» What is required: Only the lines from the start of the data through the one containing "ích kỹ thuật" belong in your answer; return them exactly.

» Dataset entries:
□ □ □ □ □ □ □

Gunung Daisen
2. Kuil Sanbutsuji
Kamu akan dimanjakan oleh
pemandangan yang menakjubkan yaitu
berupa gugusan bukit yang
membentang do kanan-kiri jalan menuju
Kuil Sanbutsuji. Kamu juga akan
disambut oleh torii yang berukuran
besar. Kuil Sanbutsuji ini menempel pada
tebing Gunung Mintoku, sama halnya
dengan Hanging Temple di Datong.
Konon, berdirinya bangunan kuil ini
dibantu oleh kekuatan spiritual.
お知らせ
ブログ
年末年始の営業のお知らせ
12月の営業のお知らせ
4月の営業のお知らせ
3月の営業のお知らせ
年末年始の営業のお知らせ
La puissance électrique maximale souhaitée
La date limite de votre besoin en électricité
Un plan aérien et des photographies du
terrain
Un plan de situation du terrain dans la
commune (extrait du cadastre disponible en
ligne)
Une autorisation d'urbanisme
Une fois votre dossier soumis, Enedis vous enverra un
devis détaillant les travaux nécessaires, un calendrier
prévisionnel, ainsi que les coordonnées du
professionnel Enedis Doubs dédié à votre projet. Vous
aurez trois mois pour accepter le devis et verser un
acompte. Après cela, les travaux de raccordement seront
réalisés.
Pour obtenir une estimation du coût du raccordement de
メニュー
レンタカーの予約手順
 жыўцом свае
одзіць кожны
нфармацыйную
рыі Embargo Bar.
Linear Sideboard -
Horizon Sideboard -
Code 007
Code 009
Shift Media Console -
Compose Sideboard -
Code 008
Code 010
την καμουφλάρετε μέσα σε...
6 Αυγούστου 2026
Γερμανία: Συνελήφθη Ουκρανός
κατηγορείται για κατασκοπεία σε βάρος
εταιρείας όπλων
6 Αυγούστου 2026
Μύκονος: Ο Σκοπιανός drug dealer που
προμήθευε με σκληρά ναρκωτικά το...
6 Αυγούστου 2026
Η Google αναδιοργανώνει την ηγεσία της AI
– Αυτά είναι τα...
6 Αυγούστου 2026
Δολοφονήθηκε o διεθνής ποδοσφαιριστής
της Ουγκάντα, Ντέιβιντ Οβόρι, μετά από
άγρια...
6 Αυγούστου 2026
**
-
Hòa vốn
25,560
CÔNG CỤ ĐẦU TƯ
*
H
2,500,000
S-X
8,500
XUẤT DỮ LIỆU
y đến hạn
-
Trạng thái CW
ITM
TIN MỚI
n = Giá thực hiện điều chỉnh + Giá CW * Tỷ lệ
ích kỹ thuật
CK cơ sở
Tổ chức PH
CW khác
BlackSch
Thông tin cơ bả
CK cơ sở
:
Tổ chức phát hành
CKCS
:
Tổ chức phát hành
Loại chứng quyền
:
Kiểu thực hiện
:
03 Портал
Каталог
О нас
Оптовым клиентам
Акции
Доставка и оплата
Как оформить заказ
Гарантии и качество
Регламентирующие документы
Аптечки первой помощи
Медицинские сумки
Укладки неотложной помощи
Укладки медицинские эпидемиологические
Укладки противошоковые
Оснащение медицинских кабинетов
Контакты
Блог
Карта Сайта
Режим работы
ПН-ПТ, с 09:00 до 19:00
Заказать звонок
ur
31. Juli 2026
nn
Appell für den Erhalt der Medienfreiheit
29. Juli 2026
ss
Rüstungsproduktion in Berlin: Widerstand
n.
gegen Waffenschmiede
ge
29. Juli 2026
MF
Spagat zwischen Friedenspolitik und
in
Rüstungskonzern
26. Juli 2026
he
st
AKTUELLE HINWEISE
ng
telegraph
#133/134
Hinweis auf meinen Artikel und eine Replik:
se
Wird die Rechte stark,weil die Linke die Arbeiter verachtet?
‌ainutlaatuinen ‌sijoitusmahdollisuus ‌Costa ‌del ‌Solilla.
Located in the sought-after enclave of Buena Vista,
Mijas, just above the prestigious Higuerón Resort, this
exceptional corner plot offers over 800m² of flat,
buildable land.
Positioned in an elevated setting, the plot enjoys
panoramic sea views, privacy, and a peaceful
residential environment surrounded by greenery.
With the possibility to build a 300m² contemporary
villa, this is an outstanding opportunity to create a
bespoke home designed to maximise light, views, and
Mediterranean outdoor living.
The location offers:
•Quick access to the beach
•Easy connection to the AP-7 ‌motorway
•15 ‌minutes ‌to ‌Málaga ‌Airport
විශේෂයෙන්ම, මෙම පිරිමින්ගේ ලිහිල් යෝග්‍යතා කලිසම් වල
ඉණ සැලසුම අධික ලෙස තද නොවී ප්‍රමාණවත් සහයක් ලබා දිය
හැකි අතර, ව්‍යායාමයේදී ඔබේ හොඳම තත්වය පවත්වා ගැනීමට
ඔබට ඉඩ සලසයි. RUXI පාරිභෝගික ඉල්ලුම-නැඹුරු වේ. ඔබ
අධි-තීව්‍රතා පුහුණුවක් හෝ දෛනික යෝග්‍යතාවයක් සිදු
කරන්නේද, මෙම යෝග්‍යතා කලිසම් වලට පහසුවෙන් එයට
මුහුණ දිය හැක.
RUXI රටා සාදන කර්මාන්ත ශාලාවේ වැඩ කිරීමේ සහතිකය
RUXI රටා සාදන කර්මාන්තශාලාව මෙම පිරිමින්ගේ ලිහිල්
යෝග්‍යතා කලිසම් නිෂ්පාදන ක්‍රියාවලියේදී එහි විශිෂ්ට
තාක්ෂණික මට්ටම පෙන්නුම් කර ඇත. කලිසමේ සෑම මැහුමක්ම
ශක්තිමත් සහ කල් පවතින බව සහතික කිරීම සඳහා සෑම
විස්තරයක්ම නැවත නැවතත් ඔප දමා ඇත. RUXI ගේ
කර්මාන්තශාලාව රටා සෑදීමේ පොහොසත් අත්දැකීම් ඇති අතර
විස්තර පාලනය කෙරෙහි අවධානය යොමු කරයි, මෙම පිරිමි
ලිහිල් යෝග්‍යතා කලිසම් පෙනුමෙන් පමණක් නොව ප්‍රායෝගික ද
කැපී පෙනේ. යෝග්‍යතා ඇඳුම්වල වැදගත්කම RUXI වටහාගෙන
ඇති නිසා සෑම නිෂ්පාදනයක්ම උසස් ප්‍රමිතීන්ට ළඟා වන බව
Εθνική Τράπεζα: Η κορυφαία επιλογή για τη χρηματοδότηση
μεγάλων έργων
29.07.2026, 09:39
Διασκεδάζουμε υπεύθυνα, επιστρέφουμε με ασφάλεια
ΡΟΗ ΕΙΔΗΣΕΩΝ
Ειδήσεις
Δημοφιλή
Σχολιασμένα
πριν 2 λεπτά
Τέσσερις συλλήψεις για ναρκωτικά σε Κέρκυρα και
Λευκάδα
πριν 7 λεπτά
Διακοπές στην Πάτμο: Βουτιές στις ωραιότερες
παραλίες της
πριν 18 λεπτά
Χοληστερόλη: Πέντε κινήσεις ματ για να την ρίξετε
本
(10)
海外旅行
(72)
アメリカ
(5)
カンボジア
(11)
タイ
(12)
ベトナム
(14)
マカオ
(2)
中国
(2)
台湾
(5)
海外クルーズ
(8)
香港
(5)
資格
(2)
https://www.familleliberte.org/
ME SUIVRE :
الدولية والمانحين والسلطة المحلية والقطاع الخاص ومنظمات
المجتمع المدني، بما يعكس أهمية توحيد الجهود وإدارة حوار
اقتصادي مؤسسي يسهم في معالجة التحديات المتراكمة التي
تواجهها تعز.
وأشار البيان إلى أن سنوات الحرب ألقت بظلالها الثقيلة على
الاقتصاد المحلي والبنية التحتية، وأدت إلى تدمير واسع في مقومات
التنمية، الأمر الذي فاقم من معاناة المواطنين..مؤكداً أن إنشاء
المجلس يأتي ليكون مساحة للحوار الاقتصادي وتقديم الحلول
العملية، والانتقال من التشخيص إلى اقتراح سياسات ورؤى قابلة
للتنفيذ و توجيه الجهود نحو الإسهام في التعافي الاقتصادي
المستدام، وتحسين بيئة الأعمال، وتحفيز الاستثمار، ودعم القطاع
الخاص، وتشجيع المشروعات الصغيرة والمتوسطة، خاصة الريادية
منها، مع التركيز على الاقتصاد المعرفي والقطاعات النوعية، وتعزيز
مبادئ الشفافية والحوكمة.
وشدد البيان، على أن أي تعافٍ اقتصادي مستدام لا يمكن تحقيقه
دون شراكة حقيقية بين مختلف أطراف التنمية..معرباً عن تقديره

□ □ □ □ □ □ □

» Response to this task:
Gunung Daisen
2. Kuil Sanbutsuji
Kamu akan dimanjakan oleh
pemandangan yang menakjubkan yaitu
berupa gugusan bukit yang
membentang do kanan-kiri jalan menuju
Kuil Sanbutsuji. Kamu juga akan
disambut oleh torii yang berukuran
besar. Kuil Sanbutsuji ini menempel pada
tebing Gunung Mintoku, sama halnya
dengan Hanging Temple di Datong.
Konon, berdirinya bangunan kuil ini
dibantu oleh kekuatan spiritual.
お知らせ
ブログ
年末年始の営業のお知らせ
12月の営業のお知らせ
4月の営業のお知らせ
3月の営業のお知らせ
年末年始の営業のお知らせ
La puissance électrique maximale souhaitée
La date limite de votre besoin en électricité
Un plan aérien et des photographies du
terrain
Un plan de situation du terrain dans la
commune (extrait du cadastre disponible en
ligne)
Une autorisation d'urbanisme
Une fois votre dossier soumis, Enedis vous enverra un
devis détaillant les travaux nécessaires, un calendrier
prévisionnel, ainsi que les coordonnées du
professionnel Enedis Doubs dédié à votre projet. Vous
aurez trois mois pour accepter le devis et verser un
acompte. Après cela, les travaux de raccordement seront
réalisés.
Pour obtenir une estimation du coût du raccordement de
メニュー
レンタカーの予約手順
 жыўцом свае
одзіць кожны
нфармацыйную
рыі Embargo Bar.
Linear Sideboard -
Horizon Sideboard -
Code 007
Code 009
Shift Media Console -
Compose Sideboard -
Code 008
Code 010
την καμουφλάρετε μέσα σε...
6 Αυγούστου 2026
Γερμανία: Συνελήφθη Ουκρανός
κατηγορείται για κατασκοπεία σε βάρος
εταιρείας όπλων
6 Αυγούστου 2026
Μύκονος: Ο Σκοπιανός drug dealer που
προμήθευε με σκληρά ναρκωτικά το...
6 Αυγούστου 2026
Η Google αναδιοργανώνει την ηγεσία της AI
– Αυτά είναι τα...
6 Αυγούστου 2026
Δολοφονήθηκε o διεθνής ποδοσφαιριστής
της Ουγκάντα, Ντέιβιντ Οβόρι, μετά από
άγρια...
6 Αυγούστου 2026
**
-
Hòa vốn
25,560
CÔNG CỤ ĐẦU TƯ
*
H
2,500,000
S-X
8,500
XUẤT DỮ LIỆU
y đến hạn
-
Trạng thái CW
ITM
TIN MỚI
n = Giá thực hiện điều chỉnh + Giá CW * Tỷ lệ
ích kỹ thuật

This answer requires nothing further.